I agree with others above, you could consider keeping one or both if they are not causing much trouble and you need the shade/shelter. With a property that size I would consider taking them out at some point and possibly replacing with something edible and of "appropriate" size. It might be possible to get the replacements started first, depending on conditions and layout, or it is always possible to add shelter in other ways. I couldn't live in an "open" yard where we are for many reasons, wind being a big one for me personally so I would make sure I had a plan for shelter before I started cutting.


----------



## Viking (Mar 16, 2009)

Depending on where you live there is the prospect of pine bark beetles killing the tree. When we lived in Colorado I logged beetle killed pine and I ran across a lot of standing dead that were totally dry when I dropped them. Here is S.W. Oregon we are getting some beetle killed pine and it seems to be increasing to a certain extent.

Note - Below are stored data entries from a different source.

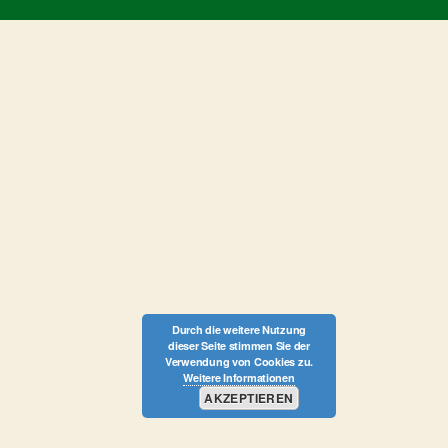
Durch die weitere Nutzung
dieser Seite stimmen Sie der
Verwendung von Cookies zu.
Weitere Informationen
AKZEPTIEREN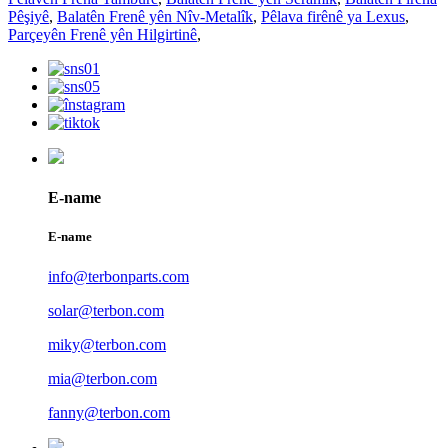
Pêşiyê
,
Balatên Frenê yên Nîv-Metalîk
,
Pêlava firênê ya Lexus
,
Parçeyên Frenê yên Hilgirtinê
,
E-name
E-name
info@terbonparts.com
solar@terbon.com
miky@terbon.com
mia@terbon.com
fanny@terbon.com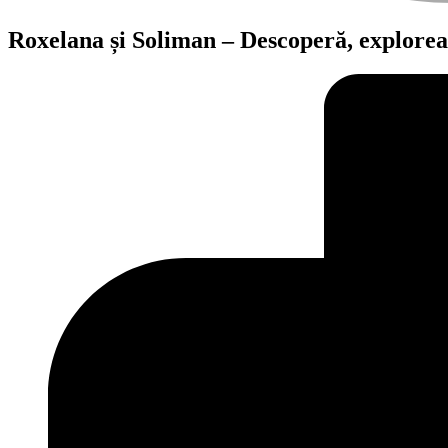
Roxelana și Soliman – Descoperă, explorea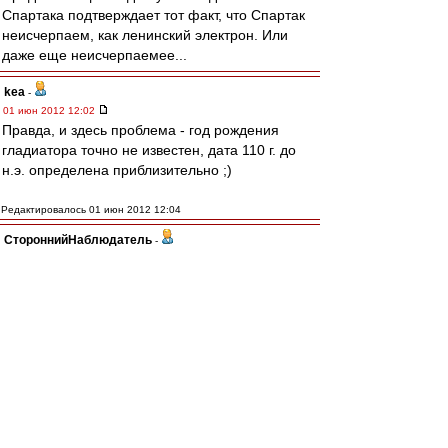
Спартака подтверждает тот факт, что Спартак
неисчерпаем, как ленинский электрон. Или
даже еще неисчерпаемее...
kea
-
01 июн 2012 12:02
Правда, и здесь проблема - год рождения
гладиатора точно не известен, дата 110 г. до
н.э. определена приблизительно ;)
Редактировалось 01 июн 2012 12:04
СтороннийНаблюдатель
-
01 июн 2012 12:00
DimOn74
, мусора перебьют, причем лехххко,
т.к. карательные органы были задолго до
восстания ))))
Ilnur83
-
01 июн 2012 11:59
vvovv70
,
Это везде так!
Во всех городах.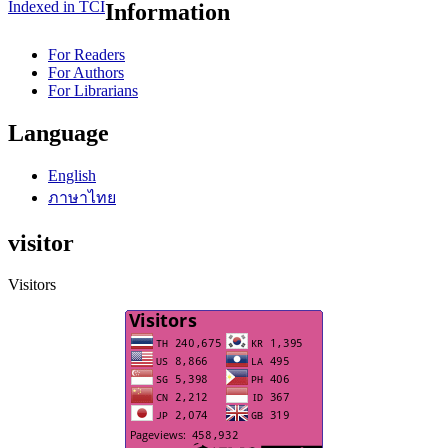
Indexed in TCI
Information
For Readers
For Authors
For Librarians
Language
English
ภาษาไทย
visitor
Visitors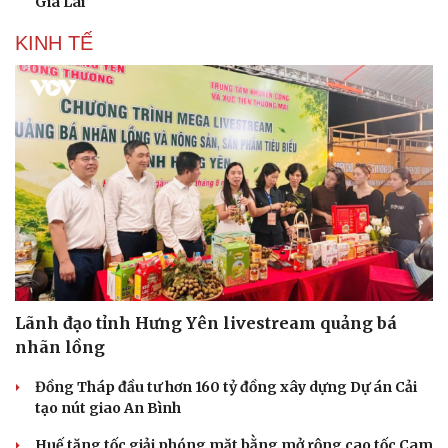
Gia Lai
KINH TẾ
Lãnh đạo tỉnh Hưng Yên livestream quảng bá
nhãn lồng
Đồng Tháp đầu tư hơn 160 tỷ đồng xây dựng Dự án Cải
tạo nút giao An Bình
Huế tăng tốc giải phóng mặt bằng mở rộng cao tốc Cam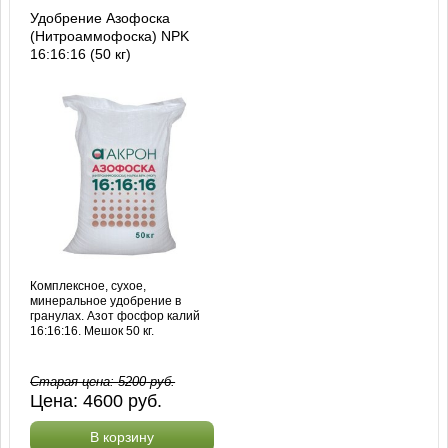
Удобрение Азофоска
(Нитроаммофоска) NPK
16:16:16 (50 кг)
Комплексное, сухое,
минеральное удобрение в
гранулах. Азот фосфор калий
16:16:16. Мешок 50 кг.
Старая цена:
5200
руб.
Цена:
4600
руб.
В корзину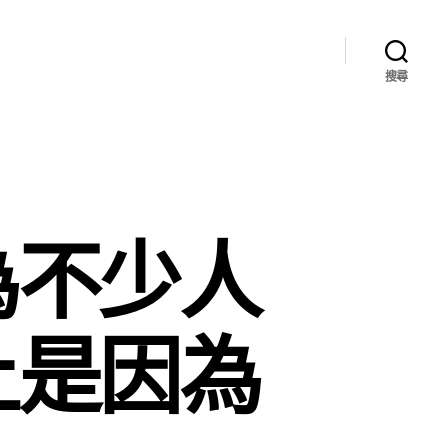
搜尋
為不少人
上是因為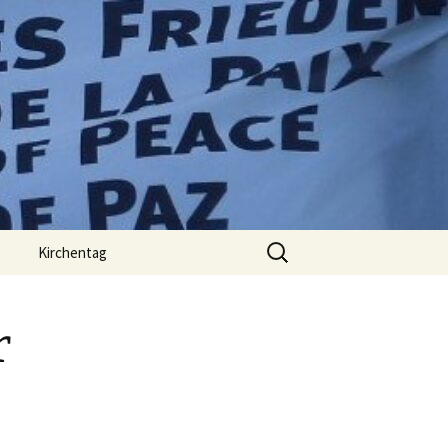
Suchen
Kirchentag
nach:
r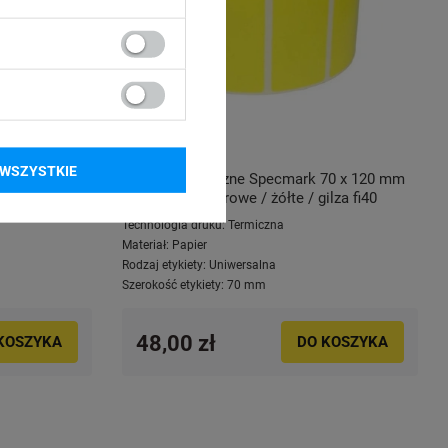
WSZYSTKIE
70 x 100 mm
Etykiety termiczne Specmark 70 x 120 mm
ilza fi40
500 szt. / papierowe / żółte / gilza fi40
Technologia druku:
Termiczna
Materiał:
Papier
Rodzaj etykiety:
Uniwersalna
Szerokość etykiety:
70 mm
48,00 zł
KOSZYKA
DO KOSZYKA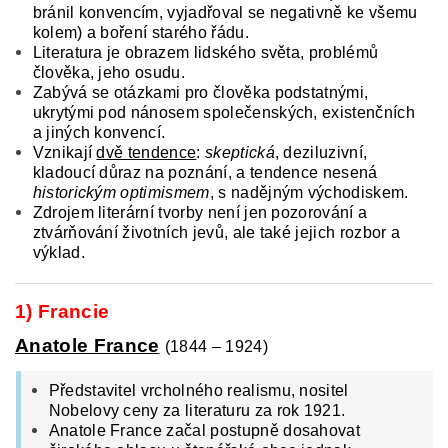
bránil konvencím, vyjadřoval se negativně ke všemu
kolem) a boření starého řádu.
Literatura je obrazem lidského světa, problémů
člověka, jeho osudu.
Zabývá se otázkami pro člověka podstatnými,
ukrytými pod nánosem společenských, existenčních
a jiných konvencí.
Vznikají
dvě tendence
:
skeptická
, deziluzivní,
kladoucí důraz na poznání, a tendence nesená
historickým optimismem
, s nadějným východiskem.
Zdrojem literární tvorby není jen pozorování a
ztvárňování životních jevů, ale také jejich rozbor a
výklad.
1) Francie
Anatole France
(1844 – 1924)
Představitel vrcholného realismu, nositel
Nobelovy ceny za literaturu za rok 1921.
Anatole France začal postupně dosahovat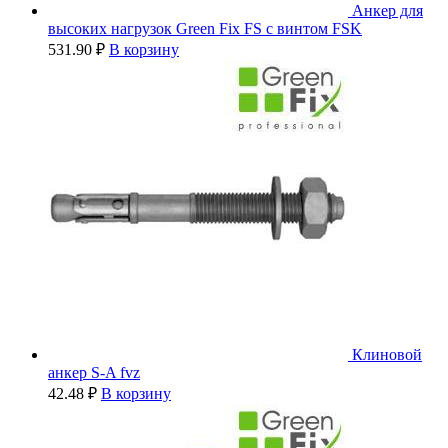
Анкер для
высоких нагрузок Green Fix FS с винтом FSK
531.90
₽
В корзину
Клиновой
анкер S-A fvz
42.48
₽
В корзину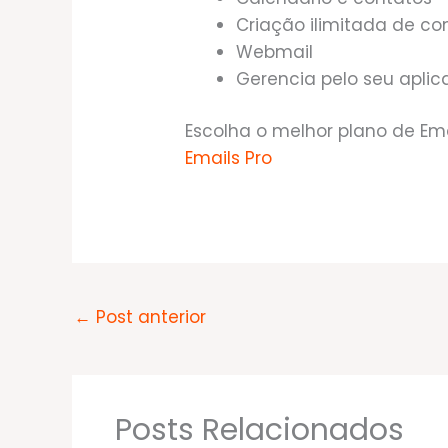
Criação ilimitada de co
Webmail
Gerencia pelo seu aplic
Escolha o melhor plano de Ema
Emails Pro
←
Post anterior
Posts Relacionados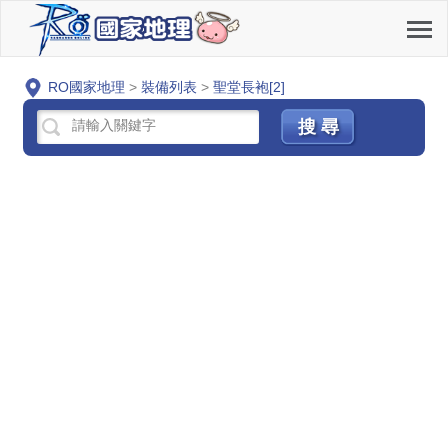
RO國家地理
>
裝備列表
>
聖堂長袍[2]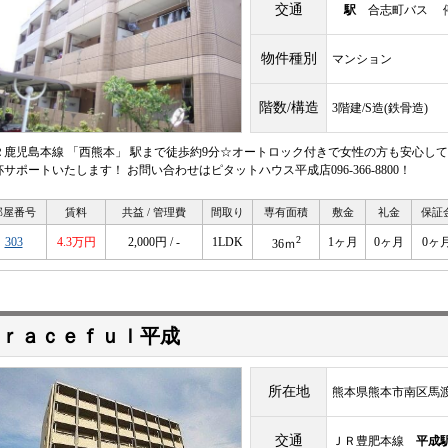
交通
駅
合志町バス 停
物件種別
マンション
階数/構造
3階建/S造(鉄骨造)
Ｒ鹿児島本線 「西熊本」 駅まで徒歩約9分☆オートロック付きで女性の方も安心し
杯サポートいたします！ お問い合わせはピタットハウス平成店096-366-8800！
部屋番号
賃料
共益 / 管理費
間取り
専有面積
敷金
礼金
保証
2
303
4.3万円
2,000円 / -
1LDK
1ヶ月
0ヶ月
0ヶ
36ｍ
ｒａｃｅｆｕｌ平成
所在地
熊本県熊本市南区馬
交通
ＪＲ豊肥本線
平成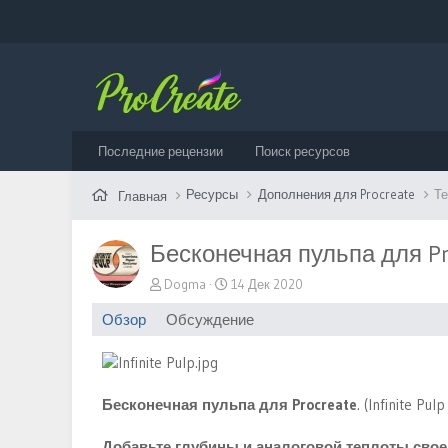
Последние рецензии
Поиск ресурсов
Ресурсы
Дополнения для Procreate
Те
Главная
Бесконечная пульпа для Pr
А
Д
Dogma
14 Дек 2020
в
а
Обзор
Обсуждение
т
т
о
а
р
с
о
з
Бесконечная пульпа для Procreate
. (Infinite Pul
д
а
Добавьте глубины и аналоговой теплоты своей
н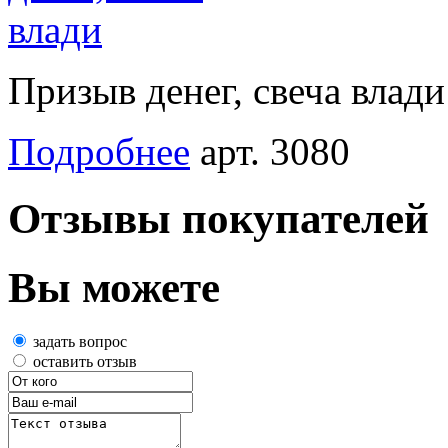
Призыв денег, свеча влади
Подробнее
арт. 3080
Отзывы покупателей
Вы можете
задать вопрос
оставить отзыв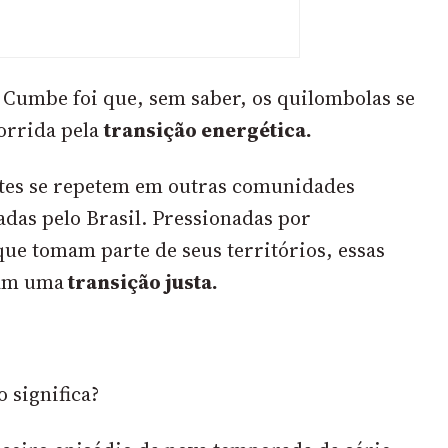
 Cumbe foi que, sem saber, os quilombolas se
orrida pela
transição energética.
tes se repetem em outras comunidades
adas pelo Brasil. Pressionadas por
e tomam parte de seus territórios, essas
am uma
transição justa.
o significa?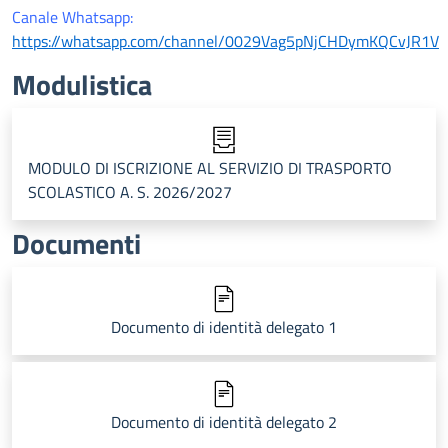
Canale Whatsapp:
https://whatsapp.com/channel/0029Vag5pNjCHDymKQCvJR1V
Modulistica
MODULO DI ISCRIZIONE AL SERVIZIO DI TRASPORTO
SCOLASTICO A. S. 2026/2027
Documenti
Documento di identità delegato 1
Documento di identità delegato 2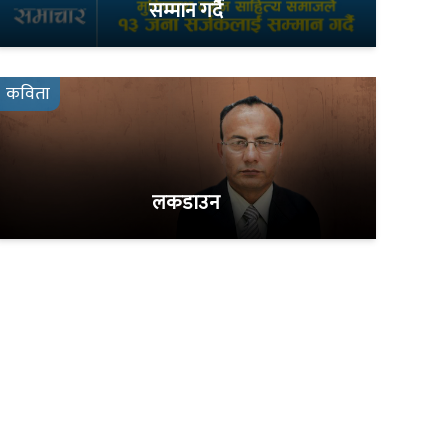
सम्मान गर्दै
कविता
लकडाउन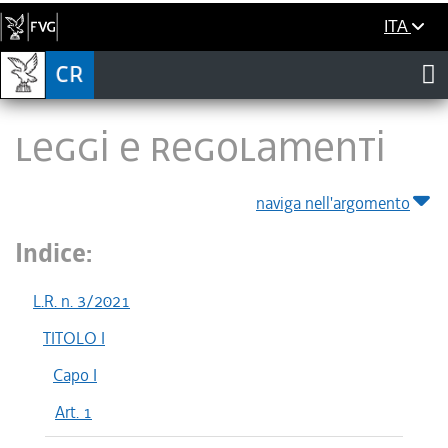
ITA
LEGGI E REGOLAMENTI
naviga nell'argomento
Indice:
L.R. n. 3/2021
TITOLO I
Capo I
Art. 1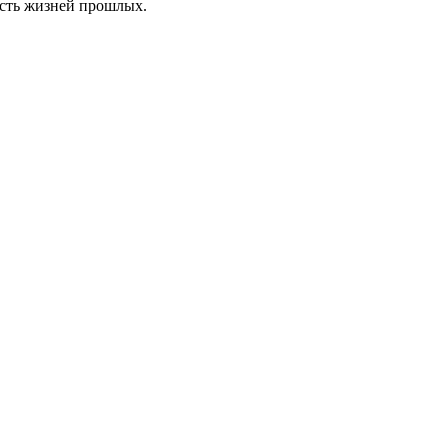
ость жизней прошлых.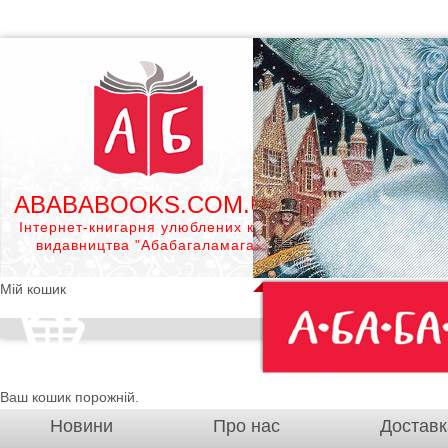
ABABABOOKS.COM.UA
Інтернет-книгарня улюблених книг
видавництва "Абабагаламага"
Мій кошик
Ваш кошик порожній.
Новини
Про нас
Доставк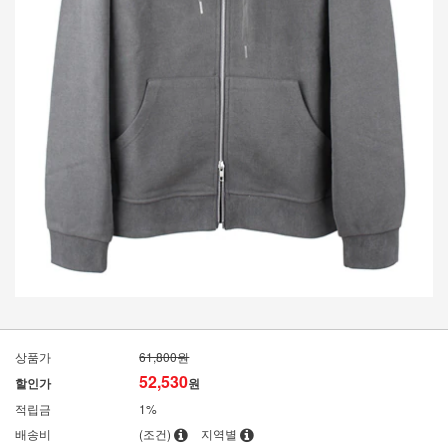
상품가
61,800원
52,530
할인가
원
적립금
1%
배송비
(조건)
지역별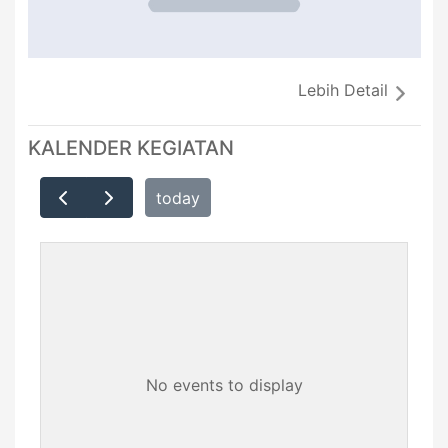
Lebih Detail
KALENDER KEGIATAN
today
No events to display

On the other hand pine trees generally run a deep tap root that makes them strong against high winds where Douglas fir trees tend to run shallow roots and no tap root I've seen some fall over from winds that were not that strong. The other thing about the pine growing in our area is it just doesn't have enough lumber value as other soft woods and it doesn't burn worth a darn in a wood stove unless it's mixed with hardwoods. To most of us around here this bull pine is like a weed, sugar pine is more valued being not so knotted it makes good furniture.


----------



## eddy_dvyvan (May 8, 2012)

The way i figure it. If you cant eat it then cut it down. Replant a usefull tree that produces something. Its fine to have a nice natural area when your on a few acres but when you have so little land it all needs to be productive as possible.

Just my opinion

Cheers


----------



## piglett (Dec 10, 2010)

hiwall said:


> Another consideration is if you want to sell the property the trees would likely add to the price you could get.


maybe not if they are near the house
pine needles are high acid & will do a number on your roofing shingles
we had a pine that was 42" through at the base
i hired a logger i know to drop it 
i worked it up & took it to the mill
the 23" wide boards from the limbs will make nice flooring 
the butt log is all 2" thick slabs which should make nice coffee tables


----------